Duke Energy Begins Submitting Groundwater Assessment Reports
The first three assessments address operations at the H.F. Lee Energy Complex (Goldsboro), L.V. Sutton Energy Complex (Wilmington) and W.H. Weatherspoon Plant (Lumberton)
While study continues, the assessments indicate:
- H.F. Lee – Groundwater near ash basins is flowing away from neighbors’ private wells. Impacted groundwater has migrated off site in isolated areas where there are no private wells.

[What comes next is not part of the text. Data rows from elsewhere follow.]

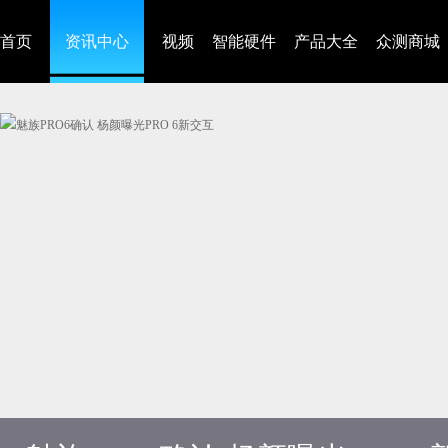
首页
资讯中心
视频
智能硬件
产品大全
众测商城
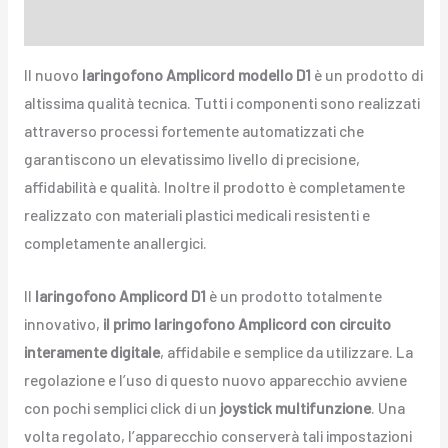
Recensioni (2)
Il nuovo
laringofono Amplicord modello D1
è un prodotto di
altissima qualità tecnica. Tutti i componenti sono realizzati
attraverso processi fortemente automatizzati che
garantiscono un elevatissimo livello di precisione,
affidabilità e qualità. Inoltre il prodotto è completamente
realizzato con materiali plastici medicali resistenti e
completamente anallergici.
Il
laringofono Amplicord D1
è un prodotto totalmente
innovativo,
il primo laringofono Amplicord con circuito
interamente digitale
, affidabile e semplice da utilizzare. La
regolazione e l’uso di questo nuovo apparecchio avviene
con pochi semplici click di un
joystick multifunzione
. Una
volta regolato, l’apparecchio conserverà tali impostazioni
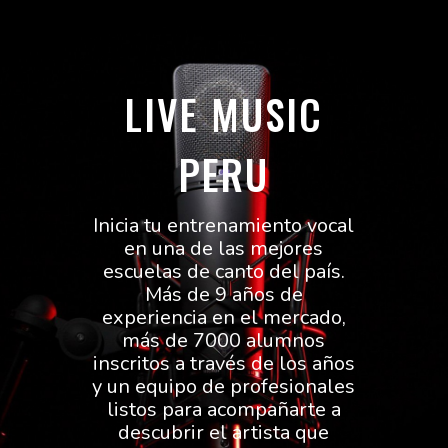
LIVE MUSIC
PERU
Inicia tu entrenamiento vocal
en una de las mejores
escuelas de canto del país.
Más de 9 años de
experiencia en el mercado,
más de 7000 alumnos
inscritos a través de los años
y un equipo de profesionales
listos para acompañarte a
descubrir el artista que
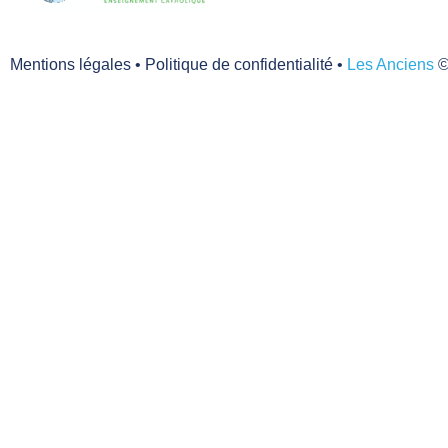
Mentions légales
•
Politique de confidentialité
•
Les Anciens
©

- Sutton – As previously reported, the company is addressing off-site groundwater impacts by partnering in 2013 with the local water utility to extend a new municipal water line that is under way now and by installing 12 “interceptor” wells that will pump groundwater back to the plant. Private drinking water wells sampled by NCDENR to date show exceedances only for substances that are also naturally occurring and common in the region’s soil.
- Weatherspoon – Groundwater near ash basins is flowing away from neighbors’ private wells. The area of groundwater impact is confined to the ash basin footprint and the former coal pile area.
- Data demonstrate that water quality in the Cape Fear, Neuse and Lumber rivers has not been affected by ash basin operations.
Comprehensive site assessments for the company’s other 11 North Carolina facilities will be filed with regulators by mid-September, which is consistent with the requirements in the N.C. Coal Ash Management Act.
The next phase of work includes additional sampling and computer modeling in the next 90 days to better understand how groundwater conditions are expected to change over time. Where groundwater impacts need to be addressed, the sampling results and modeling will inform the best engineering solutions to protect groundwater long term.
In May, three Duke subsidiaries pleaded guilty to nine criminal violations of the Clean Water Act at several of its North Carolina facilities and agreed to pay a $68 million criminal fine and spend $34 million on environmental projects — the result of the massive coal ash spill from the Dan River steam station into the Dan River near Eden, North Carolina, in February 2014.